We use write_psf_data() to extract this data from the PDB to a CSV:
>>> import stacker as st
>>> st.write_psf_data("5JUP_N2_tUAG_aCUA_+1GCU_nowat_mdcrd_3200frames.pdb",
... outcsv = "script_tests/residue_movement/tUAG_aCUA_+1GCU_GC_plot.csv",
... pers_res = 426,
... view_res = 427)
Output values written to script_tests/residue_movement/tUAG_aCUA_+1GCU_GC_plot.csv
>>> print("".join(open("script_tests/residue_movement/tUAG_aCUA_+1GCU_GC_plot.csv").readlines()[:10]))
frame,r_dist,rho_dist,theta
0,7.5253415,6.5321836,204.02934901525177
1,6.884639,6.0513134,199.40647902703924
2,7.301847,6.151191,205.1906453260924
3,6.5815425,5.461494,199.5421877249345
4,7.0760417,5.3919506,204.0150121540755
5,7.2589145,6.3483577,201.32674968542617
6,7.4929285,6.414151,205.92967194025135
7,7.1484976,6.035165,202.88441276229827
8,7.344863,5.541237,217.30043061558888
The PSF values are written to script_tests/residue_movement/tUAG_aCUA_+1GCU_GC_plot.csv
Visualize PSF Data#
The PSF data can be visualized as a scatterplot using display_psf_scatter():
>>> st.display_psf_scatter(
... 'script_tests/residue_movement/tUAG_aCUA_+1GCU_GC_plot.csv',
... plot_outfile='script_tests/visualization/tUAG_aCUA_+1GCU_GC_plot_scatter.png'
... )
The scatterplot is outputted to script_tests/visualization/tUAG_aCUA_+1GCU_GC_plot_scatter.png:
For multi-frame trajectories like this one, the point density can make it hard to interpret the data.
We can create heatmaps instead with display_psf_heatmap():
>>> st.display_psf_heatmap(
... 'script_tests/residue_movement/tUAG_aCUA_+1GCU_GC_plot.csv',
... plot_outfile='script_tests/visualization/tUAG_aCUA_+1GCU_GC_plot_heat.png'
... )
In this image, we see that COG of the viewed residue often moves away from the perspective residue, the ring outlined on the plot itself.
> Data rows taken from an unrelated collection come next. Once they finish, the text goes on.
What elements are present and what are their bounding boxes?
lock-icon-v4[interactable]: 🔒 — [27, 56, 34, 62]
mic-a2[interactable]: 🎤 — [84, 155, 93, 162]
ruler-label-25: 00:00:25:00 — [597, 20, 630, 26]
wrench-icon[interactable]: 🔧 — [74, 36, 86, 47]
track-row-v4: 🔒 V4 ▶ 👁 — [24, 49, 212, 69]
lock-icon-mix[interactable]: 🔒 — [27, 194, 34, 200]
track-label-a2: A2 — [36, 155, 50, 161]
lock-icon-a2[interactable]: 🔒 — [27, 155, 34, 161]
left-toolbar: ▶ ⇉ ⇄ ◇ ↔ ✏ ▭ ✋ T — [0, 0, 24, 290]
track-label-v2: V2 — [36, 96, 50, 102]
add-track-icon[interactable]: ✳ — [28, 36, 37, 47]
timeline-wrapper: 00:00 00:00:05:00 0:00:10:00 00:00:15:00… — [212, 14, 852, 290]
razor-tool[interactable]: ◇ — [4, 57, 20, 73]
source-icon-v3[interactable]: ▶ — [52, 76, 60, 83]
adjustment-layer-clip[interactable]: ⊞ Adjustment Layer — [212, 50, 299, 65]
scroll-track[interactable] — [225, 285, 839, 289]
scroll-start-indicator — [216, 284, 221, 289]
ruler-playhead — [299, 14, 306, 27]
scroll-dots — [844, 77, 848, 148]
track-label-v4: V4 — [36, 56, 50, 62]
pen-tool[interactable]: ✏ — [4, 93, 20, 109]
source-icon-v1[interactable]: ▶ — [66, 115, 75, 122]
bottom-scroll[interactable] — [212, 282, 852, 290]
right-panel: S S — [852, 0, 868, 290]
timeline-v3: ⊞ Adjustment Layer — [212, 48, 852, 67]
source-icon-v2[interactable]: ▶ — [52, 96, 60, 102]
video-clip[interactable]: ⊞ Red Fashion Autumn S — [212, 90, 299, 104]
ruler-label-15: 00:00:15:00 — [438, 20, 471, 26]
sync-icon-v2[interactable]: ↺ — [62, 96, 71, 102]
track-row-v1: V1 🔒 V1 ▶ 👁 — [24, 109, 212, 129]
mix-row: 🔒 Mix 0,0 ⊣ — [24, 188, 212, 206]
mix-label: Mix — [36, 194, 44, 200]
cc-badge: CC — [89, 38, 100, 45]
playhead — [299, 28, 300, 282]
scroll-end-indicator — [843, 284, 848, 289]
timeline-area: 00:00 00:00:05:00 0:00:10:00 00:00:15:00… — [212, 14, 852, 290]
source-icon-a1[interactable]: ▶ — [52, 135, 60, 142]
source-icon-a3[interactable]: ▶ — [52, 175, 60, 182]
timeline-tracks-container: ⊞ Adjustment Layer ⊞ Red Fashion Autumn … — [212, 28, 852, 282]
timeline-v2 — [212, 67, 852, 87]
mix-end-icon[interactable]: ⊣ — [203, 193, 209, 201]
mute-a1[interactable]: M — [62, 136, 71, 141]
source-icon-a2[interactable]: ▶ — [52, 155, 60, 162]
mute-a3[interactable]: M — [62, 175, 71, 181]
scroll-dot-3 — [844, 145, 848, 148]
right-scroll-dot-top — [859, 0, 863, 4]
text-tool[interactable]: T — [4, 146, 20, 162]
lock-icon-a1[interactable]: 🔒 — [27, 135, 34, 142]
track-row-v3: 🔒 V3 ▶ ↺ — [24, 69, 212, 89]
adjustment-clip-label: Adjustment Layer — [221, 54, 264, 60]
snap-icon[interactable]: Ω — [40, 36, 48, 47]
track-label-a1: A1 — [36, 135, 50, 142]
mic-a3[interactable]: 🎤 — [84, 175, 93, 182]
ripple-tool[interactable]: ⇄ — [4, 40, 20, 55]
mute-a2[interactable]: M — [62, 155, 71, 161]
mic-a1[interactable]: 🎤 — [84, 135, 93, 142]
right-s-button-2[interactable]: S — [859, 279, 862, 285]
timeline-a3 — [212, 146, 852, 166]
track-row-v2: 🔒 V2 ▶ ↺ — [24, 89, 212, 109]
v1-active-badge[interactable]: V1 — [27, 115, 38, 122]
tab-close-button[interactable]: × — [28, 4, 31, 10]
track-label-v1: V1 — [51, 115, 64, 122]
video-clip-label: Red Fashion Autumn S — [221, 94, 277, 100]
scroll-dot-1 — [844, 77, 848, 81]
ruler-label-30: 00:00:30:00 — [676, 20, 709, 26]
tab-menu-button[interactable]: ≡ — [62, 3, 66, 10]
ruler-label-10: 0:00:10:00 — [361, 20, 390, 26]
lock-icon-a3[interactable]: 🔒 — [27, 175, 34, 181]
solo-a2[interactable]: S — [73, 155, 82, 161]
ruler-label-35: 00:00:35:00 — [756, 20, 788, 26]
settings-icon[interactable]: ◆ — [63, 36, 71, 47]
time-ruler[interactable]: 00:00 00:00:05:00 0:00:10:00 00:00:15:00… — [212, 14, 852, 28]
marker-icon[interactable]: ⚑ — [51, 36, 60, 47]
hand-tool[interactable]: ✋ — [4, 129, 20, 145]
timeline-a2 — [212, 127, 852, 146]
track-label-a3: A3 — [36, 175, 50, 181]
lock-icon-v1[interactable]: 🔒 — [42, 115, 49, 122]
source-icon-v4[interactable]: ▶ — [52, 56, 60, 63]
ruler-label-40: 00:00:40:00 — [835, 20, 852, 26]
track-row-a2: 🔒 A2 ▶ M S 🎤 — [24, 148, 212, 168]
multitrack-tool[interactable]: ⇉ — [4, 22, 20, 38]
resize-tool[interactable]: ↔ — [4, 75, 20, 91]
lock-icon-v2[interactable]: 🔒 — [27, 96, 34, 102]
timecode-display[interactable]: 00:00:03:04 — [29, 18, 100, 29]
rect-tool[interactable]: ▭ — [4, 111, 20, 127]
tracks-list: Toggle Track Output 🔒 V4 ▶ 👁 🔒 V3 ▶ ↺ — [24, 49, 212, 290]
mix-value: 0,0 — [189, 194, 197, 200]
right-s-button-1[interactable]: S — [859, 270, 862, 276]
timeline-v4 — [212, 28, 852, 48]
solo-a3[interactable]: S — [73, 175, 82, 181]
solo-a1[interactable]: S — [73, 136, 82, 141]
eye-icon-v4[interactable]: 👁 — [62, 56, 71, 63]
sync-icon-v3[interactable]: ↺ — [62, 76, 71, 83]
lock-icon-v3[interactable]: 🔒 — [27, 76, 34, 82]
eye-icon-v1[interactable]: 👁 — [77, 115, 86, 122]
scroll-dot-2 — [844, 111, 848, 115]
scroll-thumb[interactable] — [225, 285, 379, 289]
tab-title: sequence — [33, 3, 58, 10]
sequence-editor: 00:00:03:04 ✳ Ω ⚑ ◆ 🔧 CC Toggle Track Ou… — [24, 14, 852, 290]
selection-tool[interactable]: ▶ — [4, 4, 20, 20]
This indicates that they are frequently falling out of pi-stacking, and this pairing is a weak pi-stacking pair.
Comparing PSFs#
Below are two PSFs of the pi-stacking pair residues 47 and 48, coming from two different trajectories, one with a GCU in the +1-mRNA-codon and another with a CGU in the +1-mRNA-codon. Observe how the +1GCU trajectory has 47 and 48 overlapping more frequently, hence the higher density in the center of the PSF.
When we look at the residues in a trajectory visualizer like PyMOL, we see that the +1GCU case has better pi-stacking of residues 47+48, as expected.